Cauliflower Cheese Sauce with Gruyere and Cheddar

This is a fantastic, creamy, cheese filled sauce with the added bonus (vegetable) of a whole head of cauliflower pureed in. There is no butter, flour or milk, just infused water with herbs and spices, cauliflower and of course some good cheese.

I have made pizza crusts and rice using cauliflower and added this veggie to recipes to “lighten” the carbs. Those recipes are good but this cheese recipe using cauliflower is outstanding and will be made often…

I just love this sauce and so did everyone else. Even though it is “light” it is perfect over pasta and especially a veggie like broccoli. It doesn’t separate, non-gritty, reheats perfectly, it’s yummy as bloggers like to say. There are so many good things about it. You’ve just got to try it!!!

This new favorite cheese sauce is adapted from the kitchn.com. I changed a couple of the ingredients and some directions.

Cauliflower Cheese Sauce with Gruyere and Cheddar, Adapted

  • 1 garlic clove, crushed
  • 2 sprigs of fresh thyme
  • 1 bay leaf
  • 1 head cauliflower, cut into florets
  • 1-1/2 tbsp. olive oil (I used extra-virgin)
  • 1/2 to 1+ cup cooking liquid  to get a good consistency (depends on the size of your cauliflower)
  • 1/2 cup Gruyere, shredded
  • 1/2 to 1+ cup sharp cheddar, shredded  (see comment below)
  • 1 tsp. Dijon
  • kosher salt and freshly ground black pepper to taste

Bring a large saucepan of salted water to a boil and add the garlic, thyme and bay leaf. Boil for about 5 minutes to infuse the water; remove the thyme and bay leaf. You can leave the crushed garlic clove if desired.

Add the cauliflower and cook for 10 minutes. Carefully transfer the cooked cauliflower, using a slotted spoon, to a food processor. Scoop out about 1/2 cup (or more) of the cauliflower water and add it to the food processor along with the oil. Blend until  smooth, about a couple of minutes.

Add the Gruyere, cheddar, mustard, salt and pepper to the cauliflower, blend well until cheese is incorporated. Adjust the seasonings and add more hot water and cheddar if necessary. Serve over your favorite vegetable or how about some pasta?

Comment: The amount of cheese and water you add to the cauliflower depends on the size of the cauliflower and how “cheesy” you would like it. The second time I made this recipe I had a beautiful, big head of Michigan grown cauliflower. I needed to add more cheese (I recommend the cheddar as Gruyere has more of a nutty taste) and water.

http://cookingwithauntjuju.com/2018/08/15/cauliflower-chee…yere-and-cheddar/ 

Linking to Angie @ Fiesta Friday #239 and Antonia @ Zoale.comand Lathi @ From Lathi’s Kitchen

19 thoughts on “Cauliflower Cheese Sauce with Gruyere and Cheddar

  1. I adore Gruyere and cheddar together. I can see why you like this so much. I love the idea of using it on broccoli. It’s nice to make veggies funner sometimes. Thank you for bringing this delicious and multi-purpose sauce to the party, Judi! Happy Fiesta Friday! 😀

  2. Gorgeous Judi…I too try to use cauliflower in many different dishes. I will definitely be following your cheese recipe and I just love Gruyere so I know the taste will be pretty elevated.

    • Thanks Loretta – this recipe surprised me at how good it was.
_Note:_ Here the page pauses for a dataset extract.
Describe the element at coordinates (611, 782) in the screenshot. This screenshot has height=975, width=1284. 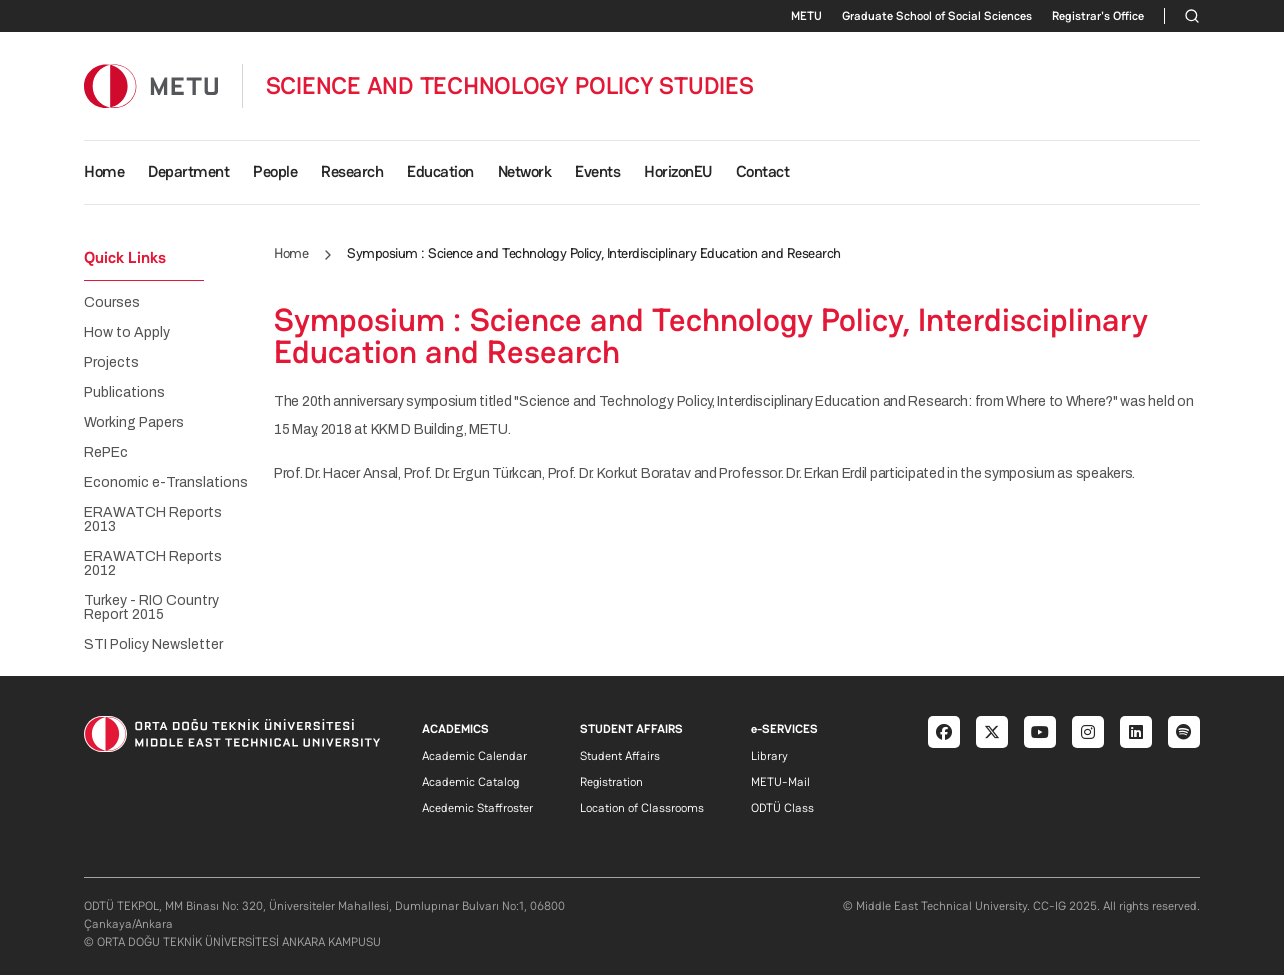
I see `Registration` at that location.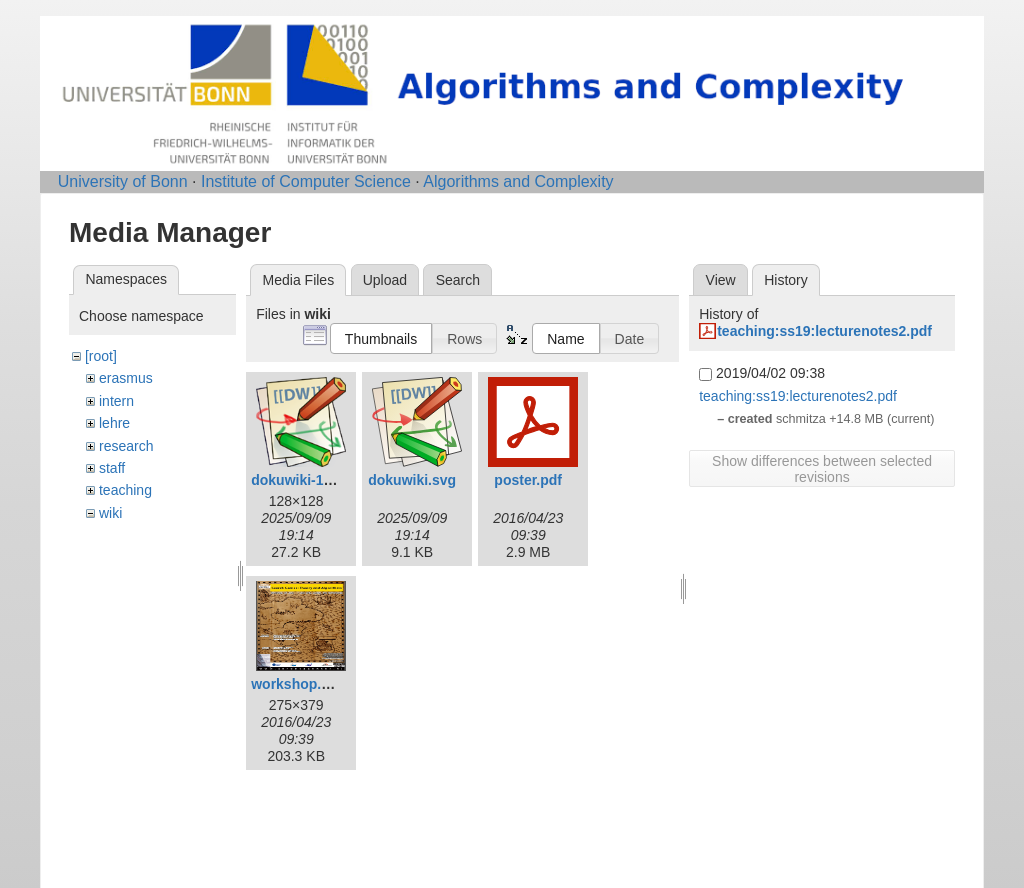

I mean a whole head of cauliflower, some spices and lots of good cheese. I am a Gruyere fan too but preferred adding more cheddar when I needed it the second time I made it.

  3. This is brilliant. I love cheese sauce on most anything, so this is an exciting recipe. Thanks for this new take on cheese sauce!

  4. I looked at the picture and thought, yeah, cheese sauce. But then I read that it has no butter, flour, or milk … what? Now that’s truly amazing. It looks so delicious. Brava!